[Task objective]
Among the entries below, take the line with "kinds of obstacles in life. The geomet" and the line with "that require careful individual evaluation.", and output them and every line between them exactly, with nothing else.

[Excerpted data]
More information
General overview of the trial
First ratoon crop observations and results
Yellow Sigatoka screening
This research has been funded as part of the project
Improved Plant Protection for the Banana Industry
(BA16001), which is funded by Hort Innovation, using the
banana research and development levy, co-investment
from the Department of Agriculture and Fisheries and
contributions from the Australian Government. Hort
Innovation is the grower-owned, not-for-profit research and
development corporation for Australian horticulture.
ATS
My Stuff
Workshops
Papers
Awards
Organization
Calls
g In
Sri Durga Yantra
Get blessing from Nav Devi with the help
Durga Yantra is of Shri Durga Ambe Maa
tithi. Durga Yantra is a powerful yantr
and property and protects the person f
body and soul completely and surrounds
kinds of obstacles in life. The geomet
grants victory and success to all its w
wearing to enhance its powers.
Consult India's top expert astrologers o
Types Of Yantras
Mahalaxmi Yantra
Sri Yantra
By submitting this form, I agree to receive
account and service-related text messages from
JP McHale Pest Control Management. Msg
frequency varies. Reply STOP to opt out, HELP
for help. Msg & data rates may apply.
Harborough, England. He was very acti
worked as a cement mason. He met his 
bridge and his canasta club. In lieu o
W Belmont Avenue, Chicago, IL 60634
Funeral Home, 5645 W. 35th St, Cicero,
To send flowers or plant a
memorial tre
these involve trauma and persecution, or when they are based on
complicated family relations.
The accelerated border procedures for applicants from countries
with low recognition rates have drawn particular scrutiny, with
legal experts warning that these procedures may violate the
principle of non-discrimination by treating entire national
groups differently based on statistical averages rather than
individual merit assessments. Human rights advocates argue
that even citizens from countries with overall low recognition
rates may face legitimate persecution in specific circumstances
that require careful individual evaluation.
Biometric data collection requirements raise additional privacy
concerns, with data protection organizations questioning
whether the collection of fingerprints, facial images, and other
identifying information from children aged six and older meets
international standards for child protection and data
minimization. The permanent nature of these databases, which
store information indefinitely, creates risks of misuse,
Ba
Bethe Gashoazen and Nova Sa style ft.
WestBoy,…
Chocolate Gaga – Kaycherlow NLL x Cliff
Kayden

[Response area]
kinds of obstacles in life. The geomet
grants victory and success to all its w
wearing to enhance its powers.
Consult India's top expert astrologers o
Types Of Yantras
Mahalaxmi Yantra
Sri Yantra
By submitting this form, I agree to receive
account and service-related text messages from
JP McHale Pest Control Management. Msg
frequency varies. Reply STOP to opt out, HELP
for help. Msg & data rates may apply.
Harborough, England. He was very acti
worked as a cement mason. He met his 
bridge and his canasta club. In lieu o
W Belmont Avenue, Chicago, IL 60634
Funeral Home, 5645 W. 35th St, Cicero,
To send flowers or plant a
memorial tre
these involve trauma and persecution, or when they are based on
complicated family relations.
The accelerated border procedures for applicants from countries
with low recognition rates have drawn particular scrutiny, with
legal experts warning that these procedures may violate the
principle of non-discrimination by treating entire national
groups differently based on statistical averages rather than
individual merit assessments. Human rights advocates argue
that even citizens from countries with overall low recognition
rates may face legitimate persecution in specific circumstances
that require careful individual evaluation.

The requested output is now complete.